Слова владыки не поколебали у Ярослава доверия к Макарию. Владыка тоже не возвращался больше к разговору о чернеце. Александр рос. Макарий любил своего ученика за зрелость ума, за способность быстро схватывать и запоминать услышанное. В каждое дело, за какое бы ни взялся он, Александр вносил страсть, горячее стремление довершить начатое.
Так прошло два года.
Глава 12
О том, чему нет названия
В половине лета тысяча двести тридцать шестого года князь Ярослав Всеволодович прибыл в Новгород. Александр несказанно обрадовался приезду отца, но при встрече с ним дичился, хмурил брови, нехотя отвечал на все, о чем его спрашивали.
— Никак ты обижен, Олексанко? — спросил Ярослав, изумленный необычным поведением сына. — Аль не рад мне?
— Ничем не обижен, батюшка, — ответил Александр, избегая смотреть отцу в глаза.
— Вижу, сердит, — промолвил Ярослав. — После буду говорить с тобой, а нынче — уволь. Устал я. Сутки не сходил с коня.
Александр не смог бы объяснить, что встревожило его при встрече. Он так стремительно мчался из терема, таким полным и радостным чувством билось его сердце, что, не считая ступенек, прыгнул с крыльца. Прежде Александр бросился бы отцу на шею; ему и хотелось сделать это, но в последнее мгновение остановила мысль: «Разве так поступают витязи?» Александру хотелось предстать перед отцом не слабым юношей, а смелым и сильным богатырем. Пока он раздумывал, как ему поздороваться, Ярослав отступил немного, любуясь сыном, и широко улыбнулся.

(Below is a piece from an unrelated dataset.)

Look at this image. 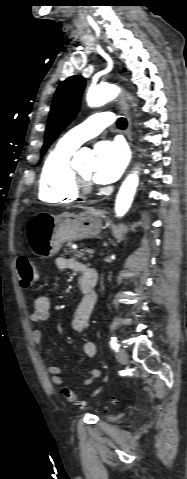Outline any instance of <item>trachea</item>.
Returning <instances> with one entry per match:
<instances>
[{"instance_id": "trachea-1", "label": "trachea", "mask_w": 187, "mask_h": 479, "mask_svg": "<svg viewBox=\"0 0 187 479\" xmlns=\"http://www.w3.org/2000/svg\"><path fill=\"white\" fill-rule=\"evenodd\" d=\"M116 124H117L118 128L124 129L127 126V120L125 118L121 117L117 120Z\"/></svg>"}]
</instances>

— Эка ты вытянулся, Олексанко, — сказал. — Гляди, перерастешь меня.
Он подошел к сыну и погладил ему голову. От ласки у Александра подогнулись колени.
Александр любил отца и гордился им. Ему нравилась его высокая, сильная, немного сутулая фигура с широкими плечами и крепко посаженной головой. Движения Ярослава были угловаты и тяжелы. От его «ласкового» прикосновения всякий раз чувствовалась боль и оставались синяки.
То, что отец приласкал его так же, как ласкал прежде при встречах, смутило Александра. Радость, с какою мчался он из терема, померкла. Александр стоял угрюмый и неловкий, не зная, что молвить.